- Born: June 5, 1936 (age 90) Philadelphia, Pennsylvania, United States
- Education: Pennsylvania Academy of the Fine Arts, University of Pennsylvania
- Known for: Oil painter, watercolorist
- Movement: Figurative painting, abstract painting
- Awards: Fulbright Scholar, Richard and Hinda Rosenthal Foundation Award from the American Academy and Institute of Arts and Letters, PAFA Distinguished Alumni Award, Ford Foundation Purchase Prize, MacDowell Colony Grant
- Website: elizabethosborne.us/paintings.html

= Elizabeth Osborne =

American painter (born 1936)

Elizabeth Osborne (born 1936) is an American painter and teacher, who lives in Philadelphia. Working primarily in oil paint and watercolor, her paintings are known to bridge ideas about formalist concerns, particularly luminosity with her explorations of nature, atmosphere and vistas. Beginning with figurative paintings in the 1960s and '70s, she moved on to bold, color drenched, landscapes and eventually abstractions that explore color spectrums. Her experimental assemblage paintings that incorporated objects began an inquiry into psychological content that she continued in a series of self-portraits and a long-running series of solitary female nudes and portraits. Osborne's later abstract paintings present a culmination of ideas—distilling her study of luminosity, the landscape, and light.

==Career==
Elizabeth Osborne was born in 1936, in Philadelphia, Pennsylvania.
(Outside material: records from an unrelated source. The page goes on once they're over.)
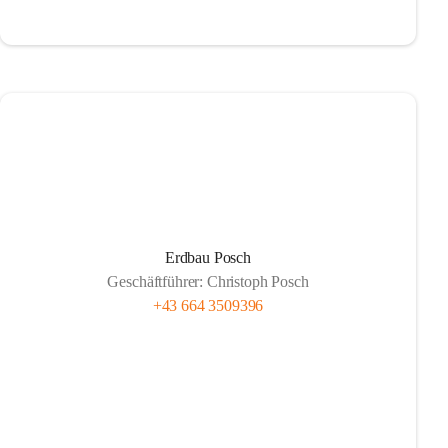
Erdbau Posch
Geschäftführer: Christoph Posch
+43 664 3509396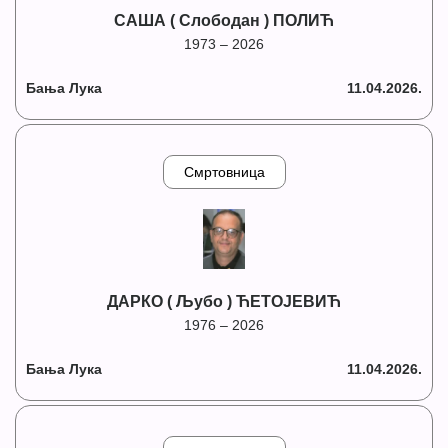
САША ( Слободан ) ПОЛИЋ
1973 – 2026
Бања Лука
11.04.2026.
Смртовница
ДАРКО ( Љубо ) ЋЕТОЈЕВИЋ
1976 – 2026
Бања Лука
11.04.2026.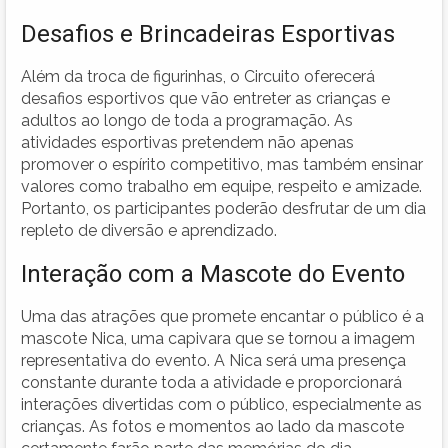
Desafios e Brincadeiras Esportivas
Além da troca de figurinhas, o Circuito oferecerá
desafios esportivos que vão entreter as crianças e
adultos ao longo de toda a programação. As
atividades esportivas pretendem não apenas
promover o espírito competitivo, mas também ensinar
valores como trabalho em equipe, respeito e amizade.
Portanto, os participantes poderão desfrutar de um dia
repleto de diversão e aprendizado.
Interação com a Mascote do Evento
Uma das atrações que promete encantar o público é a
mascote Nica, uma capivara que se tornou a imagem
representativa do evento. A Nica será uma presença
constante durante toda a atividade e proporcionará
interações divertidas com o público, especialmente as
crianças. As fotos e momentos ao lado da mascote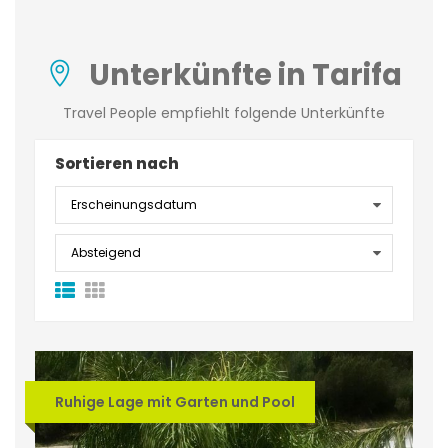
Unterkünfte in Tarifa
Travel People empfiehlt folgende Unterkünfte
Sortieren nach
Ruhige Lage mit Garten und Pool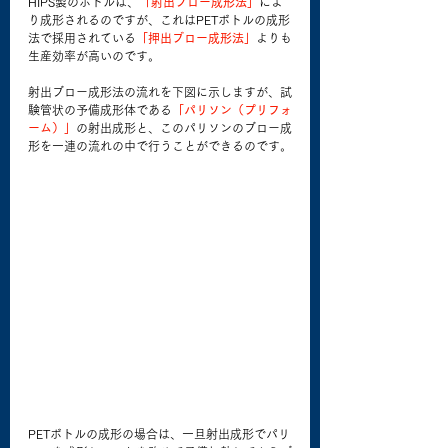
HIPS製のボトルは、
「射出ブロー成形法」
によ
り成形されるのですが、これはPETボトルの成形
法で採用されている
「押出ブロー成形法」
よりも
生産効率が高いのです。
射出ブロー成形法の流れを下図に示しますが、試
験管状の予備成形体である
「パリソン（プリフォ
ーム）」
の射出成形と、このパリソンのブロー成
形を一連の流れの中で行うことができるのです。
PETボトルの成形の場合は、一旦射出成形でパリ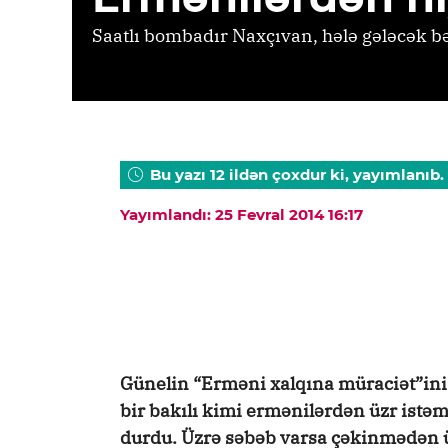
Saatlı bombadır Naxçıvan, hələ gələcək bə
Bu yazı 12 ildən çoxdur ki, yayımlanıb.
Yayımlandı: 25 Fevral 2014 16:17
Günelin “Erməni xalqına müraciət”ini 
bir bakılı kimi ermənilərdən üzr istə
durdu. Üzrə səbəb varsa çəkinmədən 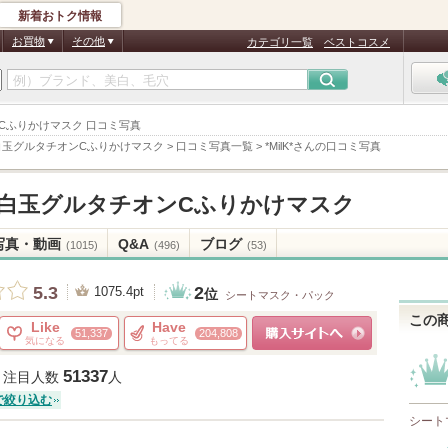
新着おトク情報
お買物
その他
カテゴリ一覧
ベストコスメ
チオンCふりかけマスク 口コミ写真
 白玉グルタチオンCふりかけマスク
>
口コミ写真一覧
>
*MilK*さんの口コミ写真
 白玉グルタチオンCふりかけマスク
写真・動画
Q&A
ブログ
(1015)
(496)
(53)
2
5.3
1075.4pt
位
シートマスク・パック
この
Like
Have
51,337
204,808
気になる
もってる
ショッピングサイトへ
51337
注目人数
人
で絞り込む
シート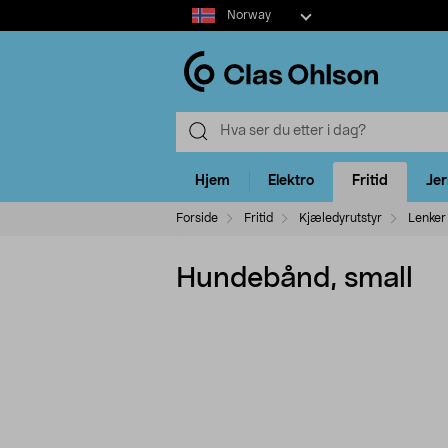
Select
Norway
market
Hjem
Elektro
Fritid
Je
Forside
Fritid
Kjæledyrutstyr
Lenker
Hundebånd, small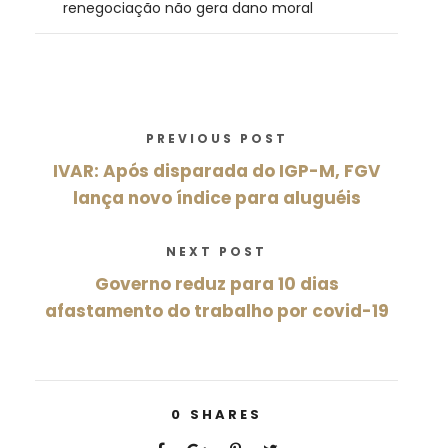
renegociação não gera dano moral
PREVIOUS POST
IVAR: Após disparada do IGP-M, FGV
lança novo índice para aluguéis
NEXT POST
Governo reduz para 10 dias
afastamento do trabalho por covid-19
0
SHARES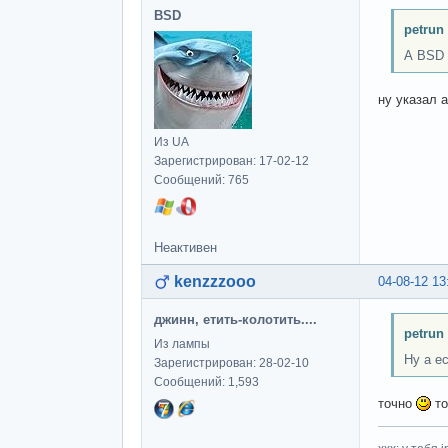
BSD
petrun
А BSD 
ну указал 
Из UA
Зарегистрирован: 17-02-12
Сообщений: 765
Неактивен
kenzzzooo
04-08-12 13
джинн, етить-колотить....
petrun
Из лампы
Ну а е
Зарегистрирован: 28-02-10
Сообщений: 1,593
точно
то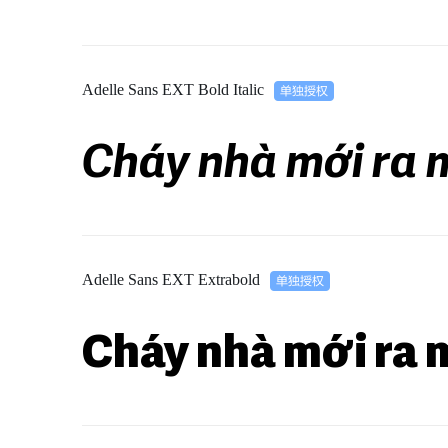
Adelle Sans EXT Bold Italic
Cháy nhà mới ra 
Adelle Sans EXT Extrabold
Cháy nhà mới ra 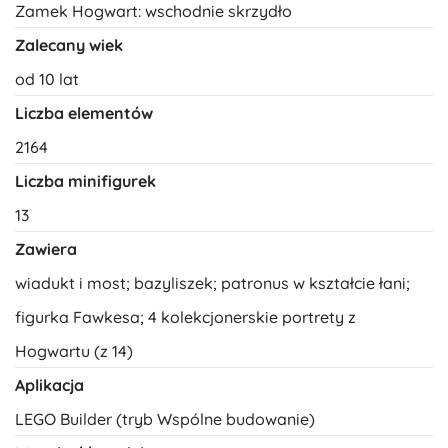
Zamek Hogwart: wschodnie skrzydło
Zalecany wiek
od 10 lat
Liczba elementów
2164
Liczba minifigurek
13
Zawiera
wiadukt i most; bazyliszek; patronus w kształcie łani;
figurka Fawkesa; 4 kolekcjonerskie portrety z
Hogwartu (z 14)
Aplikacja
LEGO Builder (tryb Wspólne budowanie)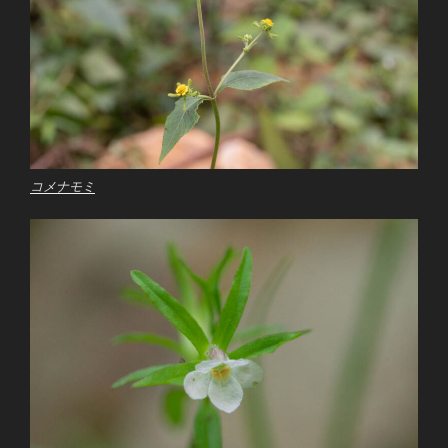
コメナモミ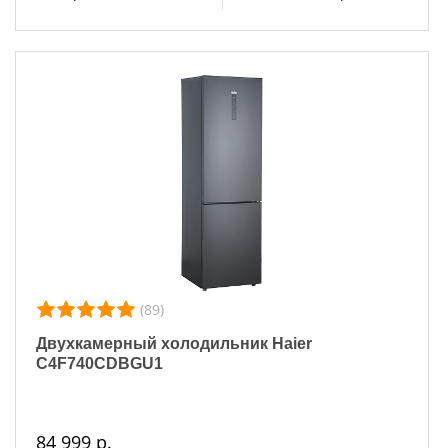
(89)
Двухкамерный холодильник Haier
C4F740CDBGU1
84 999 р.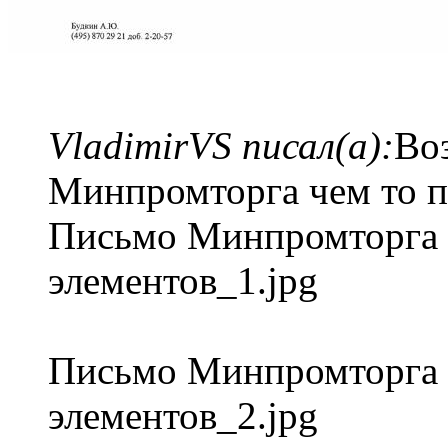
VladimirVS писал(а):
Во
Минпромторга чем то п
Письмо Минпромторга 
элементов_1.jpg
Письмо Минпромторга 
элементов_2.jpg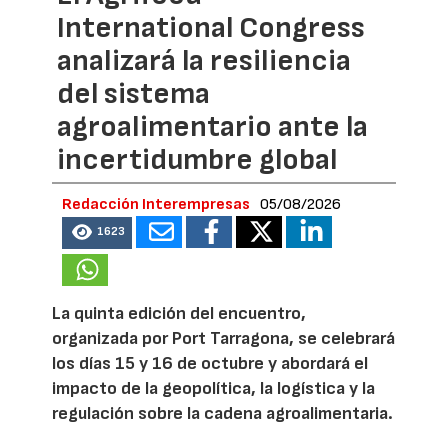
International Congress
analizará la resiliencia
del sistema
agroalimentario ante la
incertidumbre global
Redacción Interempresas
05/08/2026
1623
La quinta edición del encuentro,
organizada por Port Tarragona, se celebrará
los días 15 y 16 de octubre y abordará el
impacto de la geopolítica, la logística y la
regulación sobre la cadena agroalimentaria.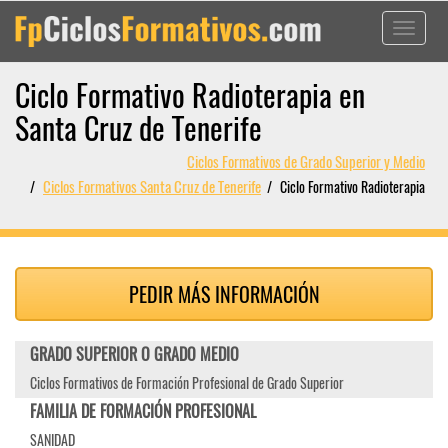
Toggle
navigati
Ciclo Formativo Radioterapia en
Santa Cruz de Tenerife
Ciclos Formativos de Grado Superior y Medio
Ciclos Formativos Santa Cruz de Tenerife
Ciclo Formativo Radioterapia
PEDIR MÁS INFORMACIÓN
GRADO SUPERIOR O GRADO MEDIO
Ciclos Formativos de Formación Profesional de Grado Superior
FAMILIA DE FORMACIÓN PROFESIONAL
SANIDAD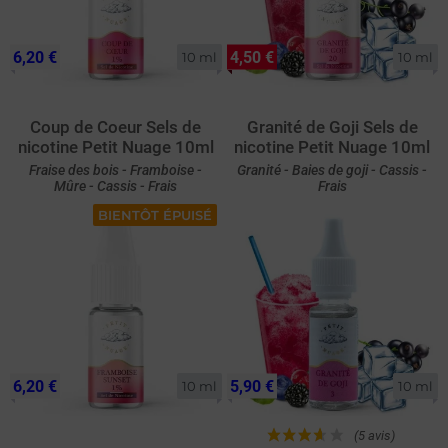
6,20 €
4,50 €
10 ml
10 ml
Coup de Coeur Sels de
Granité de Goji Sels de
nicotine Petit Nuage 10ml
nicotine Petit Nuage 10ml
Fraise des bois - Framboise -
Granité - Baies de goji - Cassis -
Mûre - Cassis - Frais
Frais
BIENTÔT ÉPUISÉ
6,20 €
5,90 €
10 ml
10 ml
(5 avis)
"Black Doorway I" (1966) by Osborne; it was exhibited as "Woman in Doorway" in early 1966. Photo taken at the Delaware Art Museum in 2017.

Osborne attended classes at the Pennsylvania Academy of the Fine Arts (PAFA), and graduated from the University of Pennsylvania in 1959 for her undergraduate studies. After graduation Osborne was awarded a Fulbright Scholarship and traveled to Paris to study art for a year.

In 1963, she became the third woman to join the faculty at PAFA and for many years was the sole female faculty member. She retired from teaching at PAFA in 2011. In 2008, she was honored with a career survey exhibition at the museum of the Pennsylvania Academy of Fine Arts organized by curator Robert Cozzolino, bringing together works from all periods of her career and accompanied by a major monograph publication. Osborne currently lives and works in Philadelphia and is represented by Locks Gallery.

Her work is in numerous public collections including the Philadelphia Museum of Art, the Pennsylvania Academy of the Fine Arts, the McNay Art Museum, the Reading Art Museum, the Delaware Art Museum, the Woodmere Art Museum, and the Palmer Museum of Art.

== Exhibitions ==
- "Elizabeth Osborne: The Sixties" (October 8, 2016 - January 8, 2017) the Delaware Art Museum
- "Veils of Color: Juxtapositions and Recent Work by Elizabeth Osborne" (July 25 – November 15, 2015) the James A. Michener Art Museum
- "The Artist in the Garden" (2015), James A. Michener Art Museum
- "Luminous Gestures" (2013), Locks Gallery, solo exhibition
- "The Color of Light" (2012), the Pennsylvania Academy of Fine Arts solo career-survey curated by Robert Cozzolino with accompanying monograph publication
- "The Female Gaze: Women Artists Making Their World", (2012) The Linda Lee Alter Collection of Art by Women, Pennsylvania Academy of the Fine Arts
- "Flirting with Abstraction," (2012) Woodmere Art Museum
- "Narcissus in the Studio: Portraits and Self Portraits" (2011) the Pennsylvania Academy of the Fine Arts
- Elizabeth Osborne: Floating Landscapes 1971-79 (2006) Locks Gallery, Philadelphia, solo exhibition
- "Elizabeth Osborne: Recent Prints", (2005) solo exhibition at the Print Center in Philadelphia
- Four Visions/Four Painters: Murray Dessner, Bruce Samuelson, Elizabeth Osborne and Vincent Desiderio (2004) Philip and Muriel Berman Museum of Art,
- "The Modern Still Life: Drawings, Watercolors, and Collages from the Collection" (1992), Philadelphia Museum of Art
- "Elizabeth Osborne: Paintings and Watercolors" (1976) solo exhibition at Marian Locks Gallery, Philadelphia

==Recognition==
In 2013, Osborne received the Distinguished Alumni Award from the Pennsylvania Academy of Fine Arts. In 1968, she received a prestigious Rosenthal Award from the National Institute of Arts and Letters and in 1964 was a Fulbright Scholar in Paris, France.